The listing below holds pictures; exclude them. Return exactly the lines from the one with "The central notion of a possible world" through the one with "SAVES LIVES".

☆ ☆ ☆ ☆ ☆ ☆ ☆

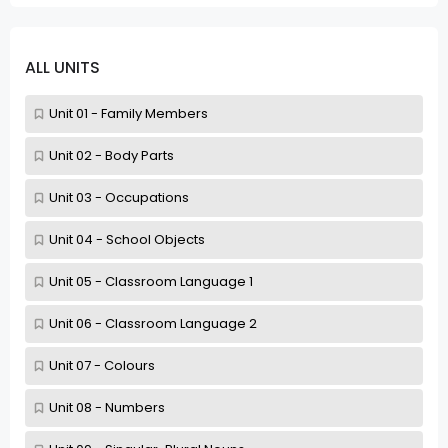
ALL UNITS
Unit 01 - Family Members
Unit 02 - Body Parts
Unit 03 - Occupations
Unit 04 - School Objects
Unit 05 - Classroom Language 1
Unit 06 - Classroom Language 2
Unit 07 - Colours
Unit 08 - Numbers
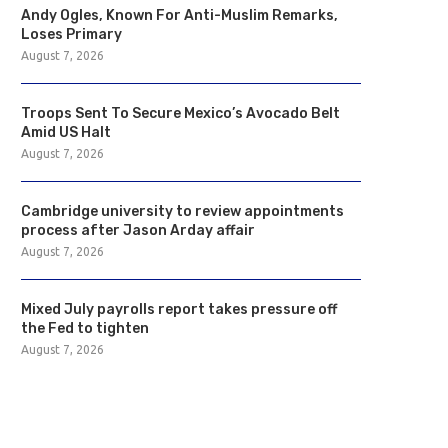
Andy Ogles, Known For Anti-Muslim Remarks,
Loses Primary
August 7, 2026
Troops Sent To Secure Mexico’s Avocado Belt
Amid US Halt
August 7, 2026
Cambridge university to review appointments
process after Jason Arday affair
August 7, 2026
Mixed July payrolls report takes pressure off
the Fed to tighten
August 7, 2026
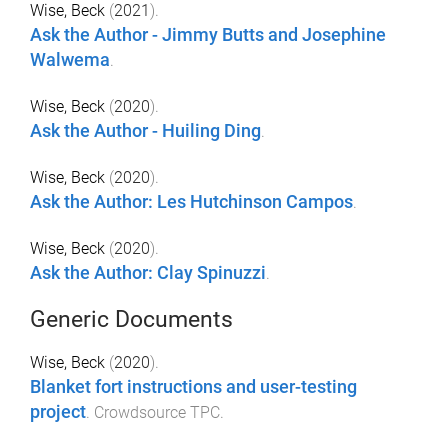
Wise, Beck
(
2021
).
Ask the Author - Jimmy Butts and Josephine
Walwema
.
Wise, Beck
(
2020
).
Ask the Author - Huiling Ding
.
Wise, Beck
(
2020
).
Ask the Author: Les Hutchinson Campos
.
Wise, Beck
(
2020
).
Ask the Author: Clay Spinuzzi
.
Generic Documents
Wise, Beck
(
2020
).
Blanket fort instructions and user-testing
project
.
Crowdsource TPC
.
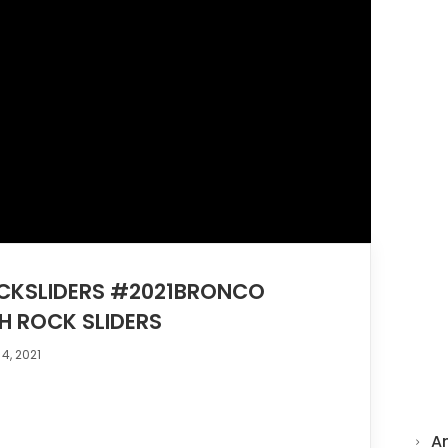
KSLIDERS #2021BRONCO
H ROCK SLIDERS
4, 2021
A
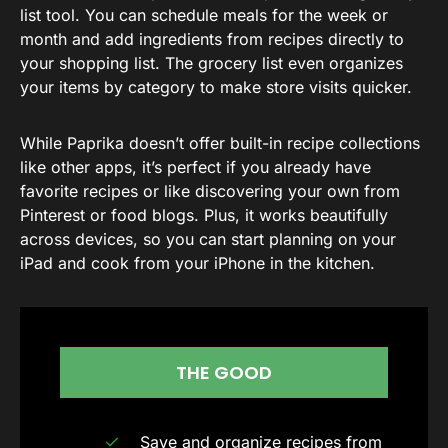
list tool. You can schedule meals for the week or
month and add ingredients from recipes directly to
your shopping list. The grocery list even organizes
your items by category to make store visits quicker.
While Paprika doesn’t offer built-in recipe collections
like other apps, it’s perfect if you already have
favorite recipes or like discovering your own from
Pinterest or food blogs. Plus, it works beautifully
across devices, so you can start planning on your
iPad and cook from your iPhone in the kitchen.
THE GOOD
Save and organize recipes from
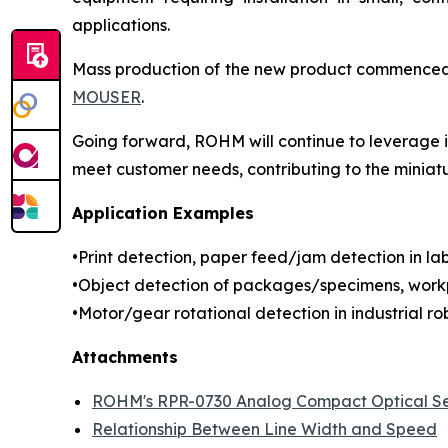
applications.
Mass production of the new product commenced in
MOUSER
.
Going forward, ROHM will continue to leverage it
meet customer needs, contributing to the miniat
Application Examples
•Print detection, paper feed/jam detection in labe
•Object detection of packages/specimens, workp
•Motor/gear rotational detection in industrial rob
Attachments
ROHM's RPR-0730 Analog Compact Optical S
Relationship Between Line Width and Speed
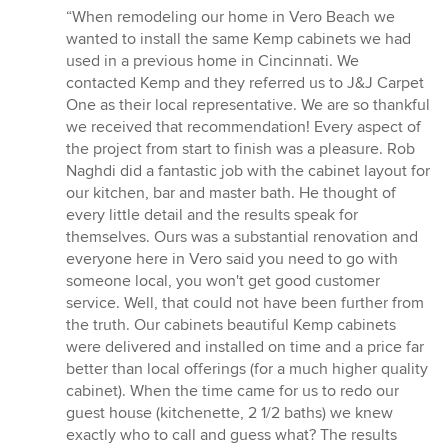
rating:
“When remodeling our home in Vero Beach we
5
wanted to install the same Kemp cabinets we had
out
used in a previous home in Cincinnati. We
of
contacted Kemp and they referred us to J&J Carpet
5
One as their local representative. We are so thankful
stars
we received that recommendation! Every aspect of
the project from start to finish was a pleasure. Rob
Naghdi did a fantastic job with the cabinet layout for
our kitchen, bar and master bath. He thought of
every little detail and the results speak for
themselves. Ours was a substantial renovation and
everyone here in Vero said you need to go with
someone local, you won't get good customer
service. Well, that could not have been further from
the truth. Our cabinets beautiful Kemp cabinets
were delivered and installed on time and a price far
better than local offerings (for a much higher quality
cabinet). When the time came for us to redo our
guest house (kitchenette, 2 1/2 baths) we knew
exactly who to call and guess what? The results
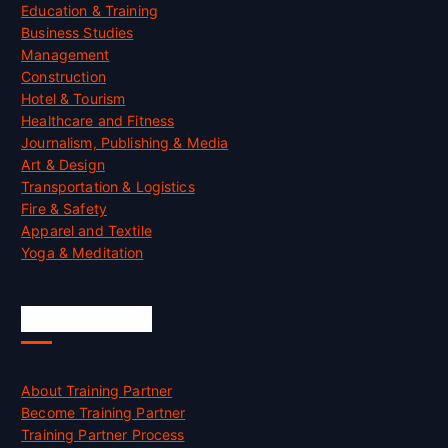
Education & Training
Business Studies
Management
Construction
Hotel & Tourism
Healthcare and Fitness
Journalism, Publishing & Media
Art & Design
Transportation & Logistics
Fire & Safety
Apparel and Textile
Yoga & Meditation
Accreditation
About Training Partner
Become Training Partner
Training Partner Process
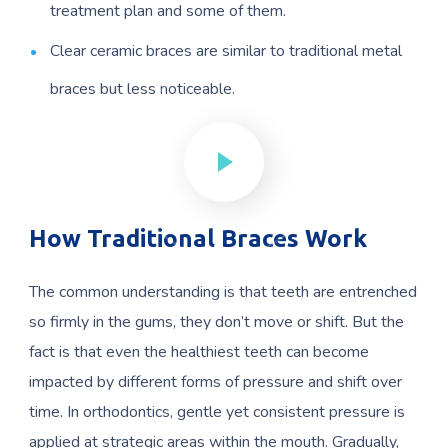
treatment plan and some of them.
Clear ceramic braces are similar to traditional metal
braces but less noticeable.
How Traditional Braces Work
The common understanding is that teeth are entrenched
so firmly in the gums, they don’t move or shift. But the
fact is that even the healthiest teeth can become
impacted by different forms of pressure and shift over
time. In orthodontics, gentle yet consistent pressure is
applied at strategic areas within the mouth. Gradually,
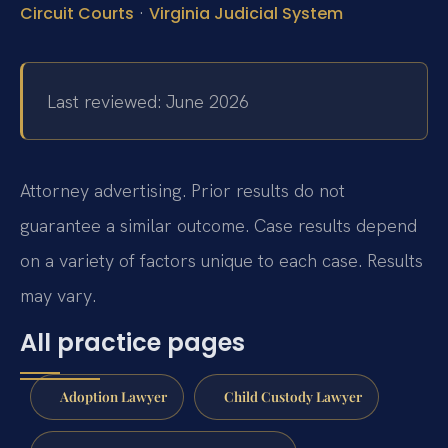
·
Circuit Courts
Virginia Judicial System
Last reviewed: June 2026
Attorney advertising. Prior results do not
guarantee a similar outcome. Case results depend
on a variety of factors unique to each case. Results
may vary.
All practice pages
Adoption Lawyer
Child Custody Lawyer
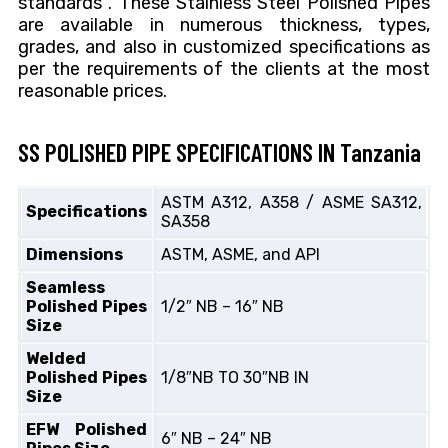
standards . These Stainless Steel Polished Pipes
are available in numerous thickness, types,
grades, and also in customized specifications as
per the requirements of the clients at the most
reasonable prices.
SS POLISHED PIPE SPECIFICATIONS IN Tanzania
ASTM A312, A358 / ASME SA312,
Specifications
SA358
Dimensions
ASTM, ASME, and API
Seamless
Polished Pipes
1/2″ NB – 16″ NB
Size
Welded
Polished Pipes
1/8″NB TO 30″NB IN
Size
EFW Polished
6″ NB – 24″ NB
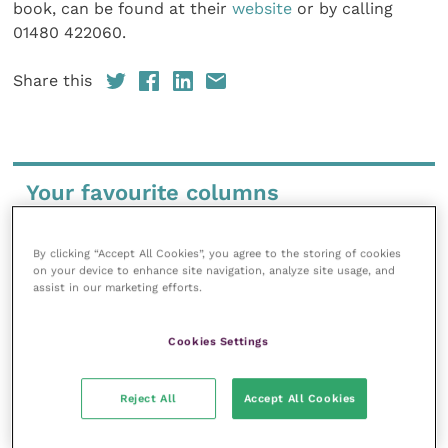
book, can be found at their
website
or by calling
01480 422060.
Share this
Your favourite columns
Animal welfare
By clicking “Accept All Cookies”, you agree to the storing of cookies
Cardiology
on your device to enhance site navigation, analyze site usage, and
Dermatology
assist in our marketing efforts.
Gastroenterology
Cookies Settings
Laboratories and diagnostics
Mental health
Reject All
Accept All Cookies
Neurology
Nutrition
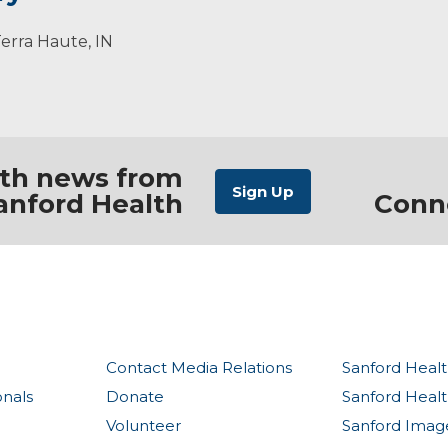
lized approach to becoming healthier through maximizing
randson. She enjoys time with family, hiking, guitar, and 
ar, 2018.
Terra Haute, IN
 and it is our job to help people sort through facts and m
ith news from
anford Health
Conn
Contact Media Relations
Sanford Healt
onals
Donate
Sanford Heal
Volunteer
Sanford Imag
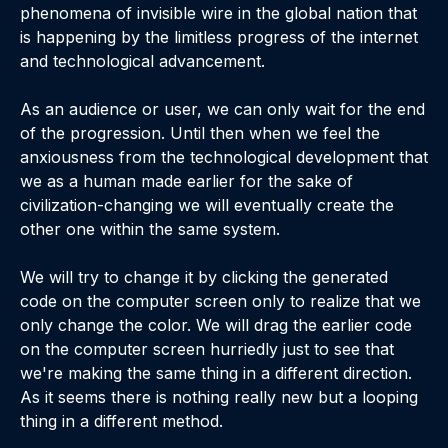
phenomena of invisible wire in the global nation that
is happening by the limitless progress of the internet
and technological advancement.
As an audience or user, we can only wait for the end
of the progression. Until then when we feel the
anxiousness from the technological development that
we as a human made earlier for the sake of
civilization-changing we will eventually create the
other one within the same system.
We will try to change it by clicking the generated
code on the computer screen only to realize that we
only change the color. We will drag the earlier code
on the computer screen hurriedly just to see that
we're making the same thing in a different direction.
As it seems there is nothing really new but a looping
thing in a different method.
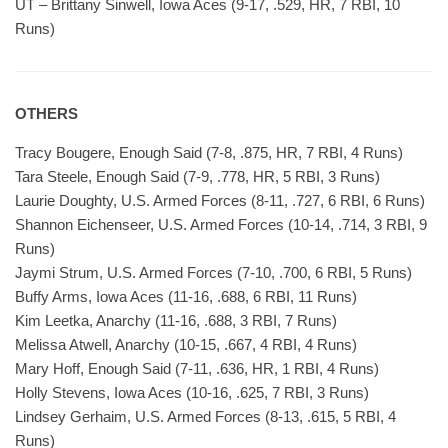
UT – Brittany Sinwell, Iowa Aces (9-17, .529, HR, 7 RBI, 10
Runs)
OTHERS
Tracy Bougere, Enough Said (7-8, .875, HR, 7 RBI, 4 Runs)
Tara Steele, Enough Said (7-9, .778, HR, 5 RBI, 3 Runs)
Laurie Doughty, U.S. Armed Forces (8-11, .727, 6 RBI, 6 Runs)
Shannon Eichenseer, U.S. Armed Forces (10-14, .714, 3 RBI, 9
Runs)
Jaymi Strum, U.S. Armed Forces (7-10, .700, 6 RBI, 5 Runs)
Buffy Arms, Iowa Aces (11-16, .688, 6 RBI, 11 Runs)
Kim Leetka, Anarchy (11-16, .688, 3 RBI, 7 Runs)
Melissa Atwell, Anarchy (10-15, .667, 4 RBI, 4 Runs)
Mary Hoff, Enough Said (7-11, .636, HR, 1 RBI, 4 Runs)
Holly Stevens, Iowa Aces (10-16, .625, 7 RBI, 3 Runs)
Lindsey Gerhaim, U.S. Armed Forces (8-13, .615, 5 RBI, 4
Runs)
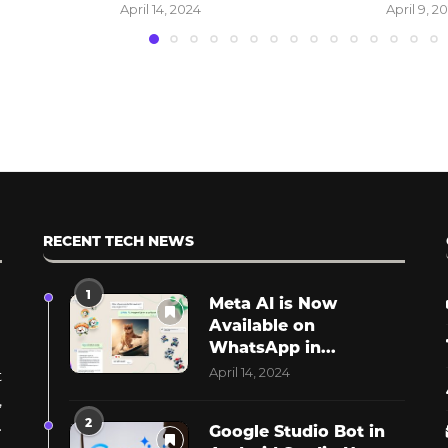
April 9, 2024
March 13, 
RECENT TECH NEWS
1
Meta AI is Now
Available on
WhatsApp in...
April 14, 2024
t
,
2
.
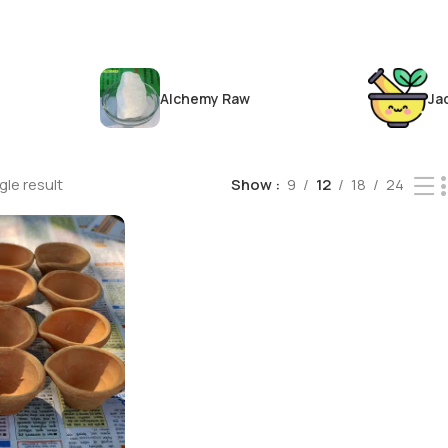
Alchemy Raw
Ja
le result
Show
9
12
18
24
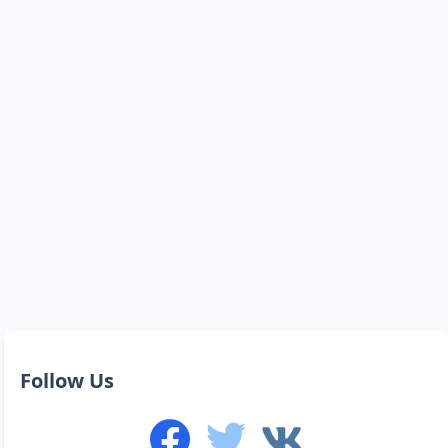
Follow Us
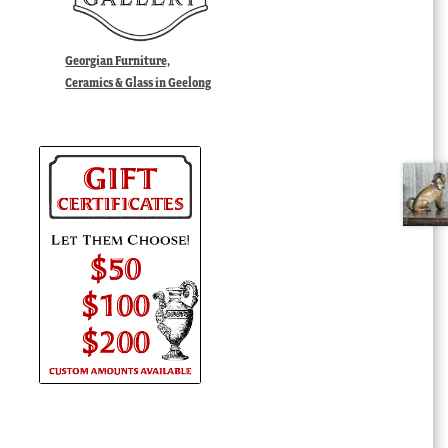
Georgian Furniture,
Ceramics & Glass in Geelong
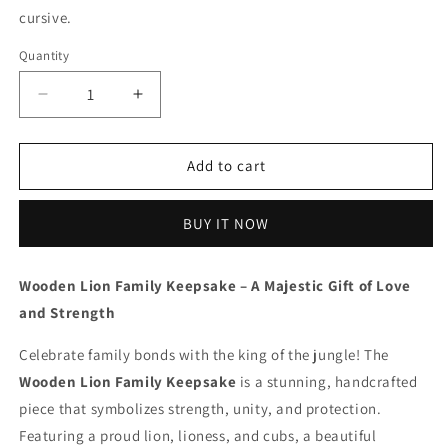
cursive.
Quantity
Decrease
Increase
quantity
quantity
for
for
Wooden
Wooden
Add to cart
Lion
Lion
Family
Family
BUY IT NOW
-
-
Beech
Beech
Wood
Wood
Wooden Lion Family Keepsake – A Majestic Gift of Love
|
|
and Strength
Polished
Polished
surface
surface
Celebrate family bonds with the king of the jungle! The
with
with
shiny
shiny
Wooden Lion Family Keepsake
is a stunning, handcrafted
finish
finish
piece that symbolizes strength, unity, and protection.
|
|
Featuring a proud lion, lioness, and cubs, a beautiful
Fungus
Fungus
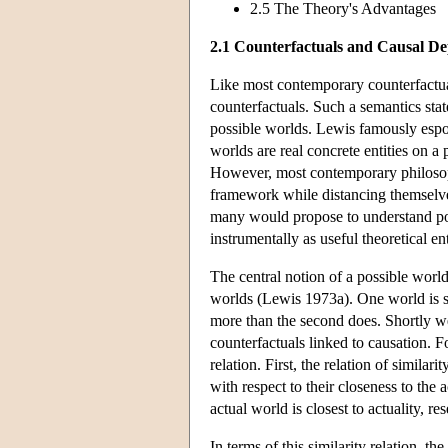
2.5 The Theory's Advantages
2.1 Counterfactuals and Causal D
Like most contemporary counterfactua
counterfactuals. Such a semantics state
possible worlds. Lewis famously espo
worlds are real concrete entities on a
However, most contemporary philosoph
framework while distancing themselve
many would propose to understand poss
instrumentally as useful theoretical en
The central notion of a possible world
worlds (Lewis 1973a). One world is s
more than the second does. Shortly we 
counterfactuals linked to causation. 
relation. First, the relation of simil
with respect to their closeness to the
actual world is closest to actuality, r
In terms of this similarity relation, th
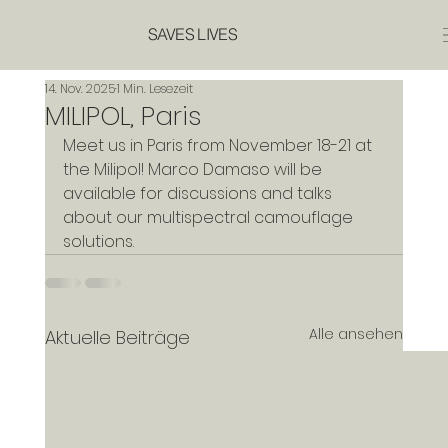
SAVES LIVES
14. Nov. 2025
1 Min. Lesezeit
MILIPOL, Paris
Meet us in Paris from November 18-21 at 
the Milipol! Marco Damaso will be 
available for discussions and talks 
about our multispectral camouflage 
solutions.
Alle ansehen
Aktuelle Beiträge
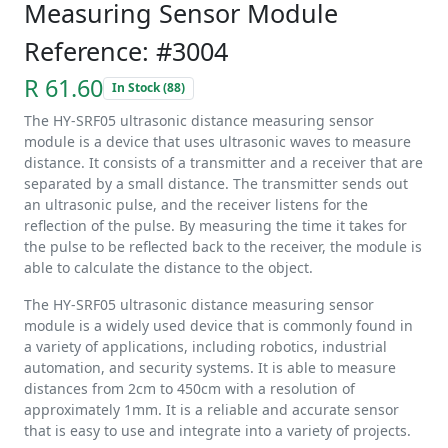
Measuring Sensor Module
Reference: #3004
R 61.60
In Stock (88)
The HY-SRF05 ultrasonic distance measuring sensor
module is a device that uses ultrasonic waves to measure
distance. It consists of a transmitter and a receiver that are
separated by a small distance. The transmitter sends out
an ultrasonic pulse, and the receiver listens for the
reflection of the pulse. By measuring the time it takes for
the pulse to be reflected back to the receiver, the module is
able to calculate the distance to the object.
The HY-SRF05 ultrasonic distance measuring sensor
module is a widely used device that is commonly found in
a variety of applications, including robotics, industrial
automation, and security systems. It is able to measure
distances from 2cm to 450cm with a resolution of
approximately 1mm. It is a reliable and accurate sensor
that is easy to use and integrate into a variety of projects.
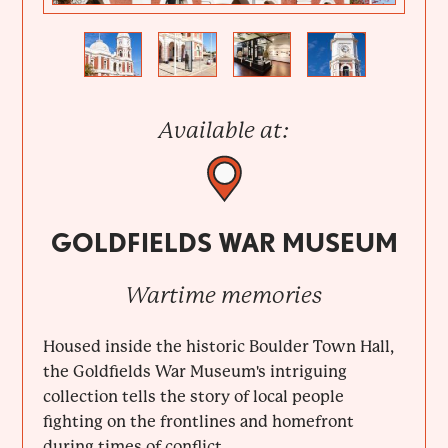
Previous
Next
Available at:
GOLDFIELDS WAR MUSEUM
Wartime memories
Housed inside the historic Boulder Town Hall,
the Goldfields War Museum's intriguing
collection tells the story of local people
fighting on the frontlines and homefront
during times of conflict....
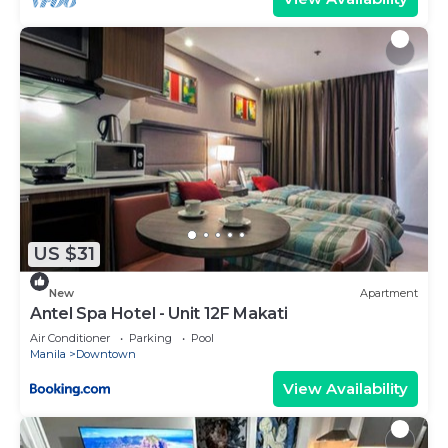
US $31
New
Apartment
Antel Spa Hotel - Unit 12F Makati
Air Conditioner
Parking
Pool
Manila
Downtown
View Availability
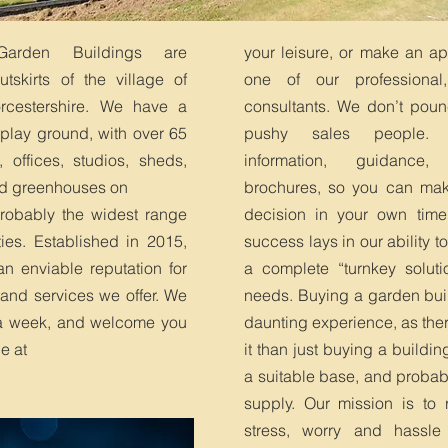
 Garden Buildings are
your leisure, or make an a
tskirts of the village of
one of our professional
rcestershire. We have a
consultants. We don’t poun
splay ground, with over 65
pushy sales people.
 offices, studios, sheds,
information, guidance
d greenhouses on
brochures, so you can mak
 probably the widest range
decision in your own time
ties. Established in 2015,
success lays in our ability to
 enviable reputation for
a complete “turnkey solutio
 and services we offer. We
needs. Buying a garden bui
a week, and welcome you
daunting experience, as ther
ge at
it than just buying a building
a suitable base, and probabl
supply. Our mission is to 
stress, worry and hassle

☆ ☆ ☆ ☆ ☆ ☆ ☆

## RESPONSE BELOW
The central notion of a possible world
worlds (Lewis 1973a). One world is s
more than the second does. Shortly we 
counterfactuals linked to causation. 
relation. First, the relation of simil
with respect to their closeness to the
actual world is closest to actuality, r
In terms of this similarity relation, th
SAVES LIVES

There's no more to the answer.